_TO DO_: The word "baptême" occurs in some lines of the data. Return each such line.

_EXTRACTED ENTRIES_:
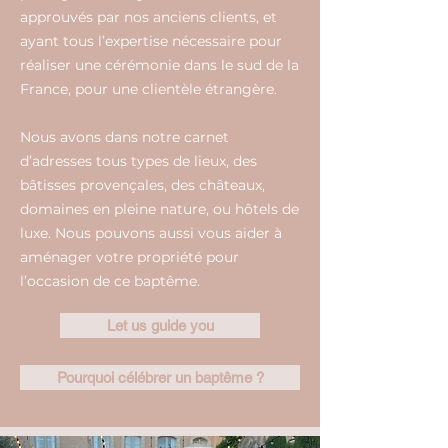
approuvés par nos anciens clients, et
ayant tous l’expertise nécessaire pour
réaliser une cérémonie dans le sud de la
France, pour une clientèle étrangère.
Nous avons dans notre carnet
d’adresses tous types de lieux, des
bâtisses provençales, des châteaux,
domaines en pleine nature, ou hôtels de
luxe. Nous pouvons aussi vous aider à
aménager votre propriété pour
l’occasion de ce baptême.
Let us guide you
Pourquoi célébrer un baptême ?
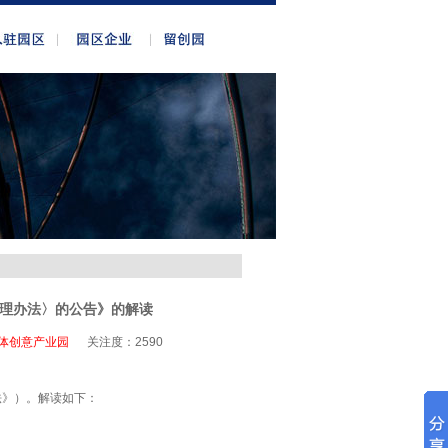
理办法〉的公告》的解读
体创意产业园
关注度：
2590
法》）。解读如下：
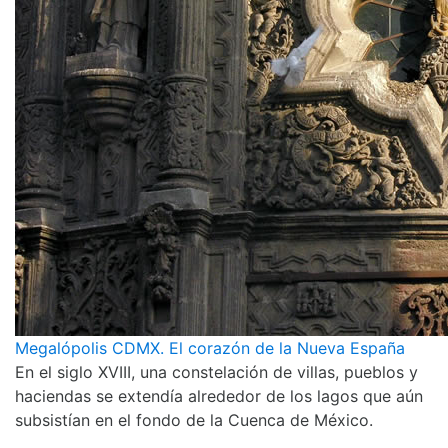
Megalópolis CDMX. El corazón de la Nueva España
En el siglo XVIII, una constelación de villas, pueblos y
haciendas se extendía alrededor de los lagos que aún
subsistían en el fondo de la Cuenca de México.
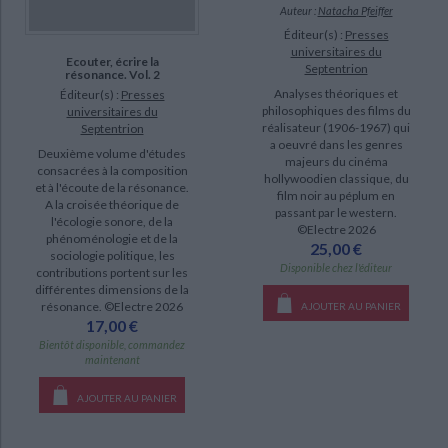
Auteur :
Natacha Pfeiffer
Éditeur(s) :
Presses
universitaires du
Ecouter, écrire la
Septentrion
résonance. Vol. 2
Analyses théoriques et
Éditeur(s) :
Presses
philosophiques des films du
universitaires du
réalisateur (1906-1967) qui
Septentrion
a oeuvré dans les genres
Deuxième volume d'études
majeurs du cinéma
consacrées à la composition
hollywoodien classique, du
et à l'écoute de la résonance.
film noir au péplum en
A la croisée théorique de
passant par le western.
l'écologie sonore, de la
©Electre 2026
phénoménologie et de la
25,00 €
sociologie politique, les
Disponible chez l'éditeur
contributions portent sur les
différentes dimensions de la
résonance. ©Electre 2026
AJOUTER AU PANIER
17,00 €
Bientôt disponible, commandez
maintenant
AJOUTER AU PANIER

...

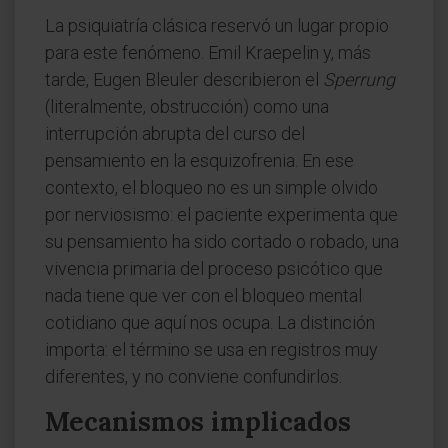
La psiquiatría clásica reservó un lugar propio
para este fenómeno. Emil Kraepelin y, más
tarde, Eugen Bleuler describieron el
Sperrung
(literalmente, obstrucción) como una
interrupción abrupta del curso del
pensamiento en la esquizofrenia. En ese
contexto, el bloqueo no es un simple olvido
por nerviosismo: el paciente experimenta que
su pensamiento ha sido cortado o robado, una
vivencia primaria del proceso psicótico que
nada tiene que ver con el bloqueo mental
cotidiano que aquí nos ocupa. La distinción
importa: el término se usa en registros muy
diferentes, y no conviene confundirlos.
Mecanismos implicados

_TASK ANSWER_:
l’occasion de ce baptême.
Pourquoi célébrer un baptême ?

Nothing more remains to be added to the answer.